By: Henry J. Fromage (Two Beers) –
My best buddy and fellow MovieBoozer contributor Oberst is probably the biggest music geek/expert (geekspert? expeek?), so of course he’s the one that first turned me on to The National, and in true music fan fashion, years before the mainstream caught on. In the years since, they’ve always remained favorites, never losing their ability to raise goosebumps with their authentic power.
Mistaken for Strangers is a documentary kinda about them. Really, it’s about Tom Berninger, brother of lead singer Matt Berninger, a borderline fuckup still living at home with the parents who Matt offers a roadie position in The National’s upcoming breakout tour, right after they hit it big with High Violet. Tom, who’s made some Troma-style cheapie splatter flicks, decides to make a rock doc of the experience, and, well, you’re watching it.
What begins in theory as a documentary about a famous band and singer soon becomes much more a portrait of its maker, and his relationship with his much more successful and famous brother, along the way turning the next trick of humanizing that famous subject and delivering a much more relatable final product. Who hasn’t felt that weird mix of pride and jealousy for a sibling or family member or classmate’s accomplishments, and who doesn’t think they squandered their youthful potential in some way great or small?

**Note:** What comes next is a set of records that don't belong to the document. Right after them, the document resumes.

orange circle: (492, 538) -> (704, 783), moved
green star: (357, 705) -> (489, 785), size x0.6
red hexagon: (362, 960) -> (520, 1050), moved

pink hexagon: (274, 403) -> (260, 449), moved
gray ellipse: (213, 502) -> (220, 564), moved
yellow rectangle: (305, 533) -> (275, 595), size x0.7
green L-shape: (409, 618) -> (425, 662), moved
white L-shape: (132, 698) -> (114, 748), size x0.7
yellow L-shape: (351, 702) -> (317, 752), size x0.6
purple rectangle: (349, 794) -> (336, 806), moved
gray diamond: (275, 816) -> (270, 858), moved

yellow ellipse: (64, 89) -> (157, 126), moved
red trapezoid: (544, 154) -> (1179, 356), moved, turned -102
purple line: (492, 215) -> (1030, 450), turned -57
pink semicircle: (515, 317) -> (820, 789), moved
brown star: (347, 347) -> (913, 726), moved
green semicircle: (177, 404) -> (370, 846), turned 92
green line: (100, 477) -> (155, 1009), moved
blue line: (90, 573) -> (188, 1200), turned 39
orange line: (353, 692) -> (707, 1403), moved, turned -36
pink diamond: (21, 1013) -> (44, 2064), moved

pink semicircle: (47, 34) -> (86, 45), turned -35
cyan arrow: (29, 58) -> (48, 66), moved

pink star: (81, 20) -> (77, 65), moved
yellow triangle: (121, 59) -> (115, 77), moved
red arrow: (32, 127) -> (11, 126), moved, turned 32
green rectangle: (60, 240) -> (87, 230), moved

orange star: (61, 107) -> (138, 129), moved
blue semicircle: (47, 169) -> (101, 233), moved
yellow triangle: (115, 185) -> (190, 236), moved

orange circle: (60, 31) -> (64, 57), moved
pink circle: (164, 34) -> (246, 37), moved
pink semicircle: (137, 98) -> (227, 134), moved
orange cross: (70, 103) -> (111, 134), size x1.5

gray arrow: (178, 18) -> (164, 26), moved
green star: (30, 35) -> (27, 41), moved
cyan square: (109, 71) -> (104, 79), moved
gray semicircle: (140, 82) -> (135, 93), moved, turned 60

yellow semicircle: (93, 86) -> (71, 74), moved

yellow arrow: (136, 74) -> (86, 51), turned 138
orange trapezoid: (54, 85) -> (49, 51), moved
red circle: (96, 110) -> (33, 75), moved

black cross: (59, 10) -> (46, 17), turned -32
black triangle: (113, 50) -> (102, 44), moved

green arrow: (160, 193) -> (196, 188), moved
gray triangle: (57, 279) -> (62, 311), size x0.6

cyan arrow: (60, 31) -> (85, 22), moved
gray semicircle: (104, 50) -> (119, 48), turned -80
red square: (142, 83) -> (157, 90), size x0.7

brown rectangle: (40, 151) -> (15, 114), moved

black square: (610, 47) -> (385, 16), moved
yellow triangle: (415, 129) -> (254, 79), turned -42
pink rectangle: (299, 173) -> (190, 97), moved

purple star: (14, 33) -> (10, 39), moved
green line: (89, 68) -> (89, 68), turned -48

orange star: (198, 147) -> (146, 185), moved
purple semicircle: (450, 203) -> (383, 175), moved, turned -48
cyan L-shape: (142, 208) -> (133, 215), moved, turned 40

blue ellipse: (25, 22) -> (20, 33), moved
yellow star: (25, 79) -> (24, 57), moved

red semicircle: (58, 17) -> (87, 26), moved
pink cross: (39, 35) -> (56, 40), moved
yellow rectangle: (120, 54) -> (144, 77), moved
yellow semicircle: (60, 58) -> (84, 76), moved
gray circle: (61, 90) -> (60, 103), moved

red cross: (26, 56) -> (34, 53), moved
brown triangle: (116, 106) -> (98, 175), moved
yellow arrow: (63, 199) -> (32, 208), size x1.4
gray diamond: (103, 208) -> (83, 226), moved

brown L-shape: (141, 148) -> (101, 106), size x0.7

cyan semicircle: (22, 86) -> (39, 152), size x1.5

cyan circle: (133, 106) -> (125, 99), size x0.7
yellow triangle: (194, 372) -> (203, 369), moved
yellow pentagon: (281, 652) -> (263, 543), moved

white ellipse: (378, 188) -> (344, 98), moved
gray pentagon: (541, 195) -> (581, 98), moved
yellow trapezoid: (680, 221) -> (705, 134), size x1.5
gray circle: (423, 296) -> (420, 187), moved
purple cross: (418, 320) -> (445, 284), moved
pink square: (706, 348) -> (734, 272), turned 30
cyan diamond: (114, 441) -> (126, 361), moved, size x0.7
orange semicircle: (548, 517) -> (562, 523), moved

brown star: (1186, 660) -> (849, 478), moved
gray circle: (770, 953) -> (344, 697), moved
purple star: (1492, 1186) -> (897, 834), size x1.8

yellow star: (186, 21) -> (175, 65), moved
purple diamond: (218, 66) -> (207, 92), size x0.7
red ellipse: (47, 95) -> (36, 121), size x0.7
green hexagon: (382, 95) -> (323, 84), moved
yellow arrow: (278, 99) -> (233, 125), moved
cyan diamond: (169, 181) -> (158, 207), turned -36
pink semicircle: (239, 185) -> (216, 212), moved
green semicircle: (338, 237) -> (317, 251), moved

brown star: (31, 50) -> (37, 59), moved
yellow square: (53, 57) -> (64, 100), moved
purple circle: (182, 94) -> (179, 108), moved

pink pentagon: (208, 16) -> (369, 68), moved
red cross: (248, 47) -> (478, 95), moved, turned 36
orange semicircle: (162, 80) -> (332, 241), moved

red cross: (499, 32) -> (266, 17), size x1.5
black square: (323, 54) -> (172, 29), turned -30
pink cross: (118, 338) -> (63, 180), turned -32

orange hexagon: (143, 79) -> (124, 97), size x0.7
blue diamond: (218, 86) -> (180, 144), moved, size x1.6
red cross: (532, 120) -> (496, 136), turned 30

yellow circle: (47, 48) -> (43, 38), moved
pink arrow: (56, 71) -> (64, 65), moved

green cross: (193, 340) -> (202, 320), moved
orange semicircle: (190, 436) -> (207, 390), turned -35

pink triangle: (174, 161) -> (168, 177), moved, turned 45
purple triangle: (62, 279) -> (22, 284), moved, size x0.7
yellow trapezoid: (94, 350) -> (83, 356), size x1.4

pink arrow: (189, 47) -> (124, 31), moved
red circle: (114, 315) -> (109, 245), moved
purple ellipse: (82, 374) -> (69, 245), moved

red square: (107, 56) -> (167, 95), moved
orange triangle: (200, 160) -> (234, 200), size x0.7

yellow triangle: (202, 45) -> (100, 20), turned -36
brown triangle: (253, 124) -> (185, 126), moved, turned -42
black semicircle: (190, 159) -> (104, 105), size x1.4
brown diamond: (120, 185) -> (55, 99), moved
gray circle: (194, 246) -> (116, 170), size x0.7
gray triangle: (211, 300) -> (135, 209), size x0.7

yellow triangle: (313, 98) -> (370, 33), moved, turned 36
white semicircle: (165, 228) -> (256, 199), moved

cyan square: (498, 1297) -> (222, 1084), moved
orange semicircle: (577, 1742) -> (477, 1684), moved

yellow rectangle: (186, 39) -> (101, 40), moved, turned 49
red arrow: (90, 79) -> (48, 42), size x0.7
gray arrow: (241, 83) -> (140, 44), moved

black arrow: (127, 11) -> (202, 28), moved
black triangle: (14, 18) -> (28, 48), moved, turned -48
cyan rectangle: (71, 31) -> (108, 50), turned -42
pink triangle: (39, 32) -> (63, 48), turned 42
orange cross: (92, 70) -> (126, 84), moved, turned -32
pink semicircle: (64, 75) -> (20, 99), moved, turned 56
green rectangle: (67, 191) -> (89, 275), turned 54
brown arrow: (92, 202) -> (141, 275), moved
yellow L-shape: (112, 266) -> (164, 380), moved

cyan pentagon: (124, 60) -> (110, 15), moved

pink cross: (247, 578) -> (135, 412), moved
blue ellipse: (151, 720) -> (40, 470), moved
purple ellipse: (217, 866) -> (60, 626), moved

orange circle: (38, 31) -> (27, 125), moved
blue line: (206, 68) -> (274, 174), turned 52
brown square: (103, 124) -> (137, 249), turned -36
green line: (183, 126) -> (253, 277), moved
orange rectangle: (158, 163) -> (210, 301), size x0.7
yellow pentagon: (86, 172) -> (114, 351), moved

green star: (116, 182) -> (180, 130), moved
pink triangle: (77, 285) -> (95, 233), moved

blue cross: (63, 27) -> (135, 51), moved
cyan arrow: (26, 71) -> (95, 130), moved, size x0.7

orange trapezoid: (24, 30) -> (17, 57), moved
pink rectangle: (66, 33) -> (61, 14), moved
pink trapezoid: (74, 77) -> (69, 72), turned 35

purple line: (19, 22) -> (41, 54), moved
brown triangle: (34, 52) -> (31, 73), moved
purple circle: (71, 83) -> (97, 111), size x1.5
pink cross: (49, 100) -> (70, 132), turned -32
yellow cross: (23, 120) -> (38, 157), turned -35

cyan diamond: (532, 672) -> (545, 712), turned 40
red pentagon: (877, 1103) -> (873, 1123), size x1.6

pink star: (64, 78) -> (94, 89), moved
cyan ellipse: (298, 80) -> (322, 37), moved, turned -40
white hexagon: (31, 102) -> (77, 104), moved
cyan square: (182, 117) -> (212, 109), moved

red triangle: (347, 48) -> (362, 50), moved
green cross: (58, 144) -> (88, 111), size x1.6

Nope, this is exactly where I planned to be at 35
What makes Mistaken for Strangers damn entertaining in addition to insightful is how much of a capital C Character Tom Berninger is. He’s very personable, sarcastic, and humorous, but underneath his insecurities are on full display, and through interactions with him, so are Matt’s. He’s just a normal guy, in turns exasperated by and worried for his little brother.
Supporting this thesis are shaky, first-person footage and scattershot editing, but they’re deceptive in their simplicity and rawness. Tom is a real filmmaker, and there’s absolutely a method to his madness- a clear editing through-line and some impressive shots he couldn’t help but include. When you see where he’s driving at towards the end, you have to appreciate his approach- it’s damn near meta.
It also raises some questions. There’s an element of artificiality that sometimes make you wonder how much of a somewhat conventional narrative has been teased or massaged out of this footage (or even pre-planned). Once the rousing final shot and sequence passes by, you’ll likely find you don’t care, but as always with films self-identifying as documentaries, it’s a nagging doubt.
Mistaken for Strangers may start out a rock documentary about The National, but becomes an American Movie-style portrait of an eccentric dreamer and his famous brother, and the family bonds that support and bind them both.